Life Of Pi begins in a zoo, with the candid images of its inhabitants climbing trees, eating, napping, flirting. Initially, each colourful creature is flesh and blood, but a large CGI elephant lumbers into frame, followed by an ape so magnificent looking, it couldn’t be real, then another digital creation – or, maybe, it is real? Were any of them? Real or not, they’re exquisite.
Pi (Irrfan Khan) recalls his survival story to a journalist (Rafe Spall) looking to write it. He begins with his childhood, his unusual namesake and how he to came to believe in God(s). For Pi, spirituality and ritual are exponential and secure in this belief, he is able to live within the customs of multiple faiths at once, becoming a Hindu-Muslim-Catholic, uninterested in a singular religious “truth”.
His family decide to migrate their zoo from India to the United States via ocean liner. A storm hits, and the ship is sunk. After a traumatic sequence of events unfolds between Pi and the other survivors on a life raft, he awakens to a sea so still that it mirrors the sky. The horizon is indiscernible were it not for the upright position of the raft in the water, and he is met with a ferocious Bengal tiger. The tiger’s name is Richard Parker, a human name given him by mistake. Although we can see that this is a post-production creation, there hasn’t been such a realised carnivore since Spielberg’s velociraptor in Jurassic Park. Audiences will be divided between the drama, and the spectacle of just how close digital animation has come to creating life.
Where 3D technology has done little to enhance anything outside of Avatar, it is part and parcel to Pi’s intrinsic ideas about perception and reality. It is used to astonishing effect in a deeply spiritual scene where Pi looks into the mouth of the universe, where the water and sky blend into a tunnel of imagery that rushes and blooms onscreen.
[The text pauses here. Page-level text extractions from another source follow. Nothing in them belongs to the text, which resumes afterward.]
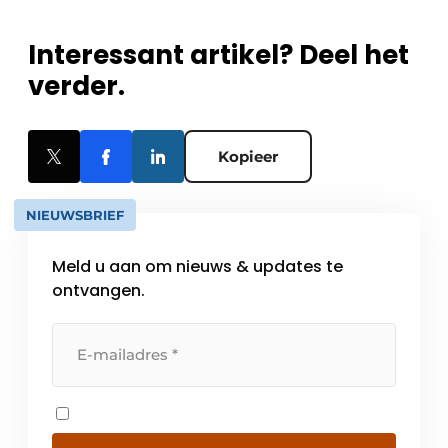
Interessant artikel? Deel het
verder.
Kopieer
NIEUWSBRIEF
Meld u aan om nieuws & updates te
ontvangen.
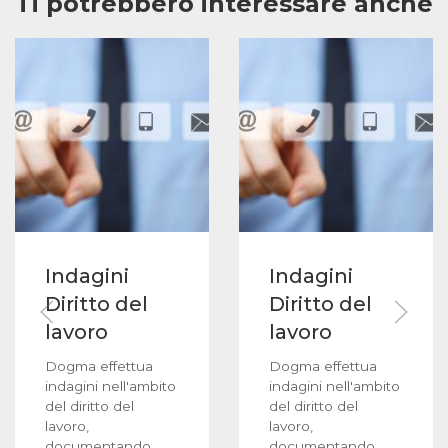
Ti potrebbero interessare anche
Indagini
Indagini
Diritto del
Diritto del
lavoro
lavoro
Dogma effettua
Dogma effettua
indagini nell'ambito
indagini nell'ambito
del diritto del
del diritto del
lavoro,
lavoro,
documentando
documentando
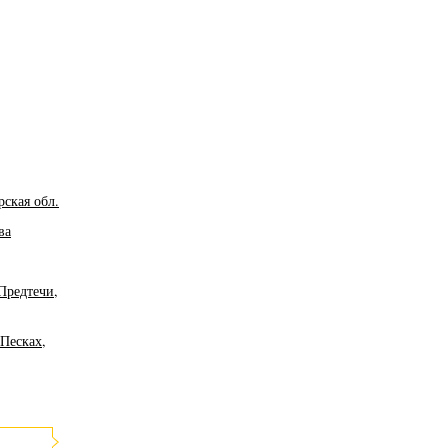
ская обл.
ва
Предтечи,
Песках,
The journalist is a troublesome but necessary component to Pi’s story that undoes Pi’s analogy with a single, delineating sentence. He speaks for the audience, which is unfair, but reinforces to us that the film has such a sumptuous symbolic trajectory that it does it little justice to yield a single truth from it. The result is something like Jonathon Glazer’s Birth. Pi’s fear conjures an existence within which he can survive, as Kidman’s grief gives birth to the ghost of her lost love. Where the ocean represents pre-existence, the sky opens up to the afterlife, and where Kidman stands devastated in the surf, Pi’s life begins again on the shore.
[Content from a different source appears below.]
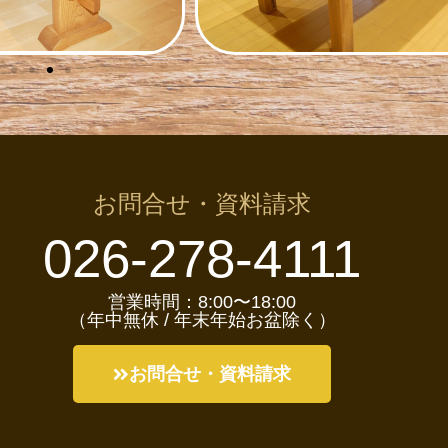
お問合せ・資料請求
026-278-4111
営業時間：8:00〜18:00
（年中無休 / 年末年始お盆除く）
お問合せ・資料請求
Life Of Pi is a picturesque production of cinematic rhetoric. Recent work from Kiarostami and Leos Carax’ Holy Motors explore much of the same meditations on truth and cinema. It also uses a principle of Kubrick’s Eyes Wide Shut: that the truth lies in the telling. Though its alchemy won’t turn atheists to Catholics, it speaks volumes on the human experience using the same mirror tricks that have historically furnished the cinema in its simulacrum purpose, the imitation of life.